I've had Nubians and Alpines. I liked all my Nubian milk just fine--they were both littermate twins, so they tasted alike. One of my Alpines has the very best milk I have ever tasted, one tastes very similar to my Nubians, and one (the FF) ...I'm not crazy about her milk--has an aftertaste if I don't include BOSS in her diet (but she's the absolute sweetest goat I've ever met, so...). So, while each breed has a certain amount of butterfat on average, the goats don't necessarily read those statistics.  So, I second the advise to visit farms and taste milk. My Alpines are very friendly. Everyone told me they would beat the snot out of my Nubians when they came, and nothing could be farther from the truth. While it may be true of some, mine are particularly sweet, I suppose. (Tracy culls for personality, so that's probably why.  )

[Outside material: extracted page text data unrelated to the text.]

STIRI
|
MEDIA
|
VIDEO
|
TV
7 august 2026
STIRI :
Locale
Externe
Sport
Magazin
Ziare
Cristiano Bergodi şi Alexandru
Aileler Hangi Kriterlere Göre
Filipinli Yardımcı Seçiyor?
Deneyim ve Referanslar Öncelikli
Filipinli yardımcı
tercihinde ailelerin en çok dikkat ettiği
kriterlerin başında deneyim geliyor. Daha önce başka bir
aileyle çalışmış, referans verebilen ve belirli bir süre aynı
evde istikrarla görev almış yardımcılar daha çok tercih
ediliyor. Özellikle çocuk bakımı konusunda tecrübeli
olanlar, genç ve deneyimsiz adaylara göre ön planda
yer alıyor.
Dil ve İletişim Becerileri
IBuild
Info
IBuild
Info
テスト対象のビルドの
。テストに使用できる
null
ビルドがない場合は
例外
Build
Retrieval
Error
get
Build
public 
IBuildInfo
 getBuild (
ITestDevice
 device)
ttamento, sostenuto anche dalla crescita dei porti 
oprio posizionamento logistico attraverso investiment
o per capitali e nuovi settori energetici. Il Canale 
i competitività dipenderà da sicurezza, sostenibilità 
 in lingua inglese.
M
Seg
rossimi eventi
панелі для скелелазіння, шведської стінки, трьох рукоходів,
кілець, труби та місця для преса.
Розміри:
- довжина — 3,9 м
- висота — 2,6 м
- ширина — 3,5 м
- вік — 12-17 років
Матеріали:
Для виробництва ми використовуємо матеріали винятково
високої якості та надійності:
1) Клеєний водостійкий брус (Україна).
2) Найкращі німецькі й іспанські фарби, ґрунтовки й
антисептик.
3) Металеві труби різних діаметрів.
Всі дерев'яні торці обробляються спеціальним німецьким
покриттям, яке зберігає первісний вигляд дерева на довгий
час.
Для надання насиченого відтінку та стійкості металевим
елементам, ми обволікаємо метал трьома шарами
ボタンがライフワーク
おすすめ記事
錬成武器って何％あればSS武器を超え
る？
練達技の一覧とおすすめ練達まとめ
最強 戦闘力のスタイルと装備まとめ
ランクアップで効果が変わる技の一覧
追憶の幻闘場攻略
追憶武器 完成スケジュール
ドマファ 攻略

I love that I get more milk in less hoof trimings. I love that they are quiet. I love their personalities--smart and sweet. They are great on the milkstand, even the FF. My bucks are really laid back and I actually enjoy them! Their kids learn how to nurse fast (Alpine kids took one day--Nubian kids took a week! They wore me out!) 

Negatives--they are much smarter than my Nubians were, which is nice in many regards, but it can be a drawback-- they will figure out how to unlatch gates and things more easily, and are more inquisitive, so you have to think ahead of them a little more. They also require shaving in the summer for the heat, even though I don't show. (but they don't stand huddled in a corner all winter, so that's a positive) 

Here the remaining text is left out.